[Work to be completed] What you return should be each line of the data containing the string "maintenance".

(The data Opens)

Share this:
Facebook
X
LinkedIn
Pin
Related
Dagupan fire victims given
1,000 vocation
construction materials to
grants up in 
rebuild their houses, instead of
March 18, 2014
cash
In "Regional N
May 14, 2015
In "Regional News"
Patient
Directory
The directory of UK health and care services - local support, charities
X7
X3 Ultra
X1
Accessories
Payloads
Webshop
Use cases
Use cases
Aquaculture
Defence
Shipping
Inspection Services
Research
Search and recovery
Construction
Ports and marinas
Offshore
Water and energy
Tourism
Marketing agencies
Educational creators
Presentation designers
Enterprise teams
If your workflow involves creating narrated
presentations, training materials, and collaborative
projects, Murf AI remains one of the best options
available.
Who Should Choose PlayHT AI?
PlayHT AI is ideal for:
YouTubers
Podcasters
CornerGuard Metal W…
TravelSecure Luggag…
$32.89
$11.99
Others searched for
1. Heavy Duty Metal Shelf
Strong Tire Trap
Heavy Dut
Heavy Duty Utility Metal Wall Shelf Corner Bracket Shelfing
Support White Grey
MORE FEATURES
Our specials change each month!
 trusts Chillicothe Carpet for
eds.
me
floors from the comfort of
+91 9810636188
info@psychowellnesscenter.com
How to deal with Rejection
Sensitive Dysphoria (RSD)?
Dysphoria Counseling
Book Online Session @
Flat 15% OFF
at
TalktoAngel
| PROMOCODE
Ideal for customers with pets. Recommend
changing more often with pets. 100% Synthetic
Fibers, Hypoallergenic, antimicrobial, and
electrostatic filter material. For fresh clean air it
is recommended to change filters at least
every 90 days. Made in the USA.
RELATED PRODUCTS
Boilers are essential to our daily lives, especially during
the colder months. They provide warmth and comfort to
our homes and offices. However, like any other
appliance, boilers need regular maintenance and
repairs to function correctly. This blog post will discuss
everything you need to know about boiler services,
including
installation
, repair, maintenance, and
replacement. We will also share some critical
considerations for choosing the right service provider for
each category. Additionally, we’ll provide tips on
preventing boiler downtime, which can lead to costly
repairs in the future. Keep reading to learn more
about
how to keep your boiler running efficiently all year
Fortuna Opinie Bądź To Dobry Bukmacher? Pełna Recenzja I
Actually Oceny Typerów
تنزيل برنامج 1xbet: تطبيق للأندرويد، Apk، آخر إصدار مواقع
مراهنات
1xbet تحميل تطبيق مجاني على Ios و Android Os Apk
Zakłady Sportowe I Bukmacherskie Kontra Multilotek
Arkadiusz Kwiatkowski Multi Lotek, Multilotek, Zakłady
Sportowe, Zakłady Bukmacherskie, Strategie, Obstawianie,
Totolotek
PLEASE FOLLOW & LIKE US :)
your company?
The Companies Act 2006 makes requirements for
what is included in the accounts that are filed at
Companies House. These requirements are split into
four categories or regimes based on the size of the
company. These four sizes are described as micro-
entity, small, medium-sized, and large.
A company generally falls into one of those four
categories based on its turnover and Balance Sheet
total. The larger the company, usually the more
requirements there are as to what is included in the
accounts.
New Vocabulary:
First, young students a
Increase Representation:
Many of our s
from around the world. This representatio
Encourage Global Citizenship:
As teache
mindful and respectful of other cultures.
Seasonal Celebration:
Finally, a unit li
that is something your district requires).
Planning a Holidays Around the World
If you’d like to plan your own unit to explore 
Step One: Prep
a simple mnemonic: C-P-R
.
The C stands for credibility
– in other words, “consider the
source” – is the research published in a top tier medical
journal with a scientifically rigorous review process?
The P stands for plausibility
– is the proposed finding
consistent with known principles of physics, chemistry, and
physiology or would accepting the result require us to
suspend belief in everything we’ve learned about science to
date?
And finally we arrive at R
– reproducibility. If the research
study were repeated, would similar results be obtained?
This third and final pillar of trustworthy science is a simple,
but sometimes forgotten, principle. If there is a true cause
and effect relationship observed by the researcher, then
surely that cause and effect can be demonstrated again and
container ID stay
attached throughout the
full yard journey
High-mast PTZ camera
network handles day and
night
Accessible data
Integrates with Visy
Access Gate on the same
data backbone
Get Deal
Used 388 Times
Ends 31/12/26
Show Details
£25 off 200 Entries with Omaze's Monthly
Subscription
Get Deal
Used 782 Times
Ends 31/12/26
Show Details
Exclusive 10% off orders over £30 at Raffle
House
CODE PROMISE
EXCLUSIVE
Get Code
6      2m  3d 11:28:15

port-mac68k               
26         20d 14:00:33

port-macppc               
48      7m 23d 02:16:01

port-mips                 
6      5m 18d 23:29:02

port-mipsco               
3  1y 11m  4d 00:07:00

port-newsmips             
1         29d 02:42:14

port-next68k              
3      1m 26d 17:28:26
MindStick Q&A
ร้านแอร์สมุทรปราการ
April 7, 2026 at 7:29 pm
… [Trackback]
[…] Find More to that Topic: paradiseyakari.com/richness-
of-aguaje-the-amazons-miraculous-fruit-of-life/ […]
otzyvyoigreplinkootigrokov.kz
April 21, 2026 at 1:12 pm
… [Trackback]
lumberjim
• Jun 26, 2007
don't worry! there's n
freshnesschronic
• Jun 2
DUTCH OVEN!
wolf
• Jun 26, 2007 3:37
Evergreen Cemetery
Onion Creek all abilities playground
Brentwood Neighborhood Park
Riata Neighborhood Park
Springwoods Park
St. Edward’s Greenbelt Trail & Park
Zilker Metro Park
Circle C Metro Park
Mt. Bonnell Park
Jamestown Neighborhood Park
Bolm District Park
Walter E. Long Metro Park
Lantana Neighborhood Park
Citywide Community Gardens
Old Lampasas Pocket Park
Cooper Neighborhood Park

(The data Closes)

[Answer]
appliance, boilers need regular maintenance and
, repair, maintenance, and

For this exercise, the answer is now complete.